Christie, Bridgegate and 2016: He’s Not Saying [POLL]
The Bridgegate scandal continues to dog New Jersey Gov. Chris Christie, with political pundits and statehouse insiders believing the unannounced access lane closures to the George Washington Bridge in Fort Lee dashed his prospects as a 2016 presidential candidate. But Christie Wednesday night said he is not thinking about 2016, either way.
"I'm certainly am not at this point going to make any decision on it,' said Christie during the Townsquare Radio Network's Ask the Governor program. "There's certainly nothing that's happened in the last number of months that would make me think any differently about my ability to be able to pursue that job or to perform in it, but I haven't made any conclusions on that and certainly I'm not going to make any conclusions until I absolutely have to."
Getting serious discussion as a GOP Presidential prospect almost immediately made Christie a target for national Democrats, a political dynamic intensified by Bridgegate. Ian Sams, regional press secretary with the Democratic National Committee, has been one of Christie's most vocal critics.
"I think that this has revealed something about the Christie Administration and something about Christie's M.O. (modus operandi) that a lot of people across the didn't know from the beginning," said Sams in a phone interview prior to Christie's appearance on 'Ask the Governor.' "There's culture of bullying and intimidation within his realm that frankly would be frightening to see in the White House."
The New York Times recently reported that the Christie Administration's internal investigation into Bridgegate concluded that the governor did nothing wrong. The report is not yet complete and Christie's team of investigators did not speak with three central figures in the controversy; Bridget Kelly, Bill Stepien or David Wildstein. Townsquare's Eric Scott asked Christie Wednesday night if he understood why many are skeptical about a still unfinished internal report that clears him of wrongdoing.
"You don't just come to conclusions from interviews," Christie said. "There's lots and lots of documents that involve all those people which have been part of the public record or will be becoming part of the public record as we go forward and you can discern a lot from that.....I think all the important questions will be answered."

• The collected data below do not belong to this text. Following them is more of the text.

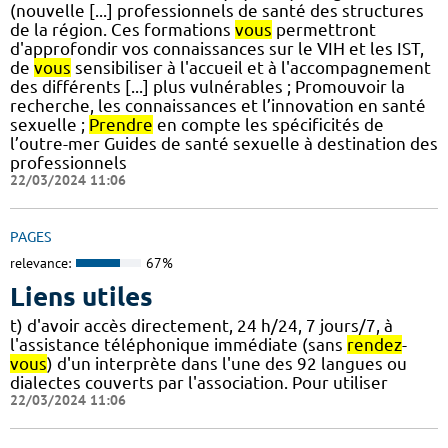
(nouvelle [...] professionnels de santé des structures
de la région. Ces formations
vous
permettront
d'approfondir vos connaissances sur le VIH et les IST,
de
vous
sensibiliser à l'accueil et à l'accompagnement
des différents [...] plus vulnérables ; Promouvoir la
recherche, les connaissances et l’innovation en santé
sexuelle ;
Prendre
en compte les spécificités de
l’outre-mer Guides de santé sexuelle à destination des
professionnels
22/03/2024 11:06
PAGES
relevance:
67%
Liens utiles
t) d'avoir accès directement, 24 h/24, 7 jours/7, à
l'assistance téléphonique immédiate (sans
rendez
-
vous
) d'un interprète dans l'une des 92 langues ou
dialectes couverts par l'association. Pour utiliser
22/03/2024 11:06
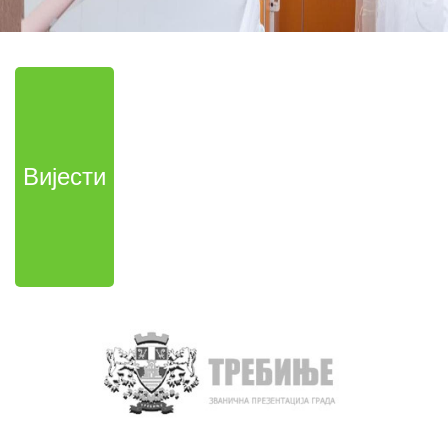
Вијести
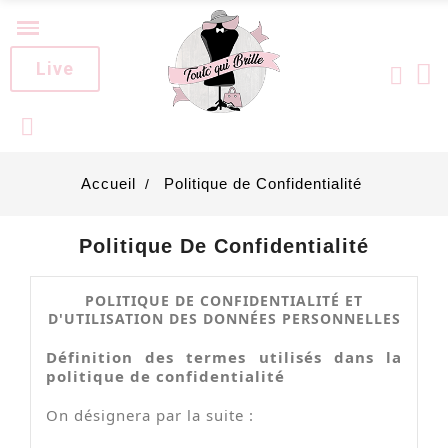
Live
Accueil
Politique de Confidentialité
Politique De Confidentialité
POLITIQUE DE CONFIDENTIALITÉ ET
D'UTILISATION DES DONNÉES PERSONNELLES
Définition des termes utilisés dans la
politique de confidentialité
On désignera par la suite :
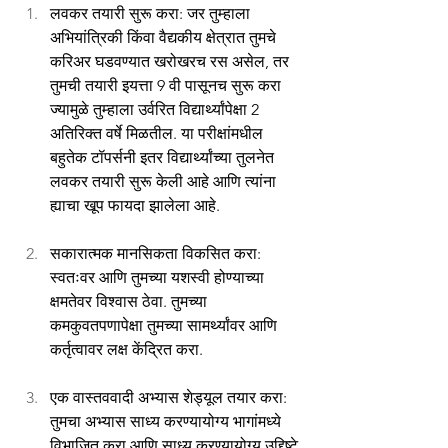
लवकर तयारी सुरू करा: जर तुम्हाला 
अभियांत्रिकी किंवा वैद्यकीय क्षेत्रात तुमचे 
करिअर घडवण्यात खरोखरच रस असेल, तर 
तुमची तयारी इयत्ता 9 वी पासूनच सुरू करा 
ज्यामुळे तुम्हाला उर्वरित विद्यार्थ्यांपेक्षा 2 
अतिरिक्त वर्षे मिळतील. या परीक्षांमधील 
बहुतेक टॉपर्सनी इतर विद्यार्थ्यांच्या तुलनेत 
लवकर तयारी सुरू केली आहे आणि त्यांना 
ह्याचा खूप फायदा झालेला आहे.
सकारात्मक मानसिकता विकसित करा: 
स्वतःवर आणि तुमच्या यशस्वी होण्याच्या 
क्षमतेवर विश्वास ठेवा. तुमच्या 
कमकुवतपणापेक्षा तुमच्या सामर्थ्यांवर आणि 
कर्तृत्वावर लक्ष केंद्रित करा.
एक वास्तववादी अभ्यास शेड्यूल तयार करा: 
तुमचा अभ्यास साध्य करण्यायोग्य भागांमध्ये 
विभाजित करा आणि साध्य करण्यायोग्य उद्दिष्टे 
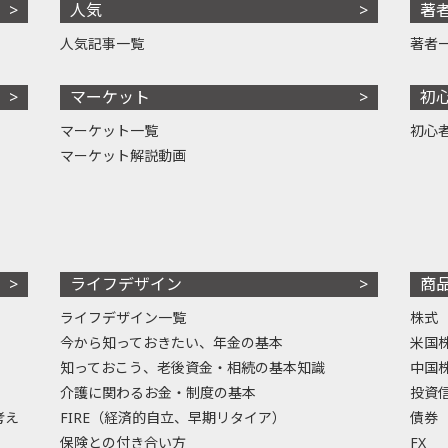
人気
著
人気記事一覧
著者
マーケット
初
マーケット一覧
初心
マーケット解説動画
ライフデザイン
商
ライフデザイン一覧
株式
今から知っておきたい、年金の基本
米国
知っておこう、老後資金・相続の基本知識
中国
介護に関わるお金・制度の基本
投資
考え
FIRE（経済的自立、早期リタイア）
債券
保険との付き合い方
FX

Kelly was Christie's deputy chief of staff. She was fired after an email apparently sent by her went public. In it, she wrote: "time for some traffic problems in Fort Lee." Wildstein is the former Port Authority official who received that email. Stepien is Christie's two-time campaign manager. He was in line to chair the Republican State Committee and do consulting work for the Republican Governors Association. The governor relieved Stepien of both jobs after his involvement in Bridgegate became known.
The complete results of the Christie's Administration will be released Thursday morning in the New York offices of Gibson, Dunn and Crutcher.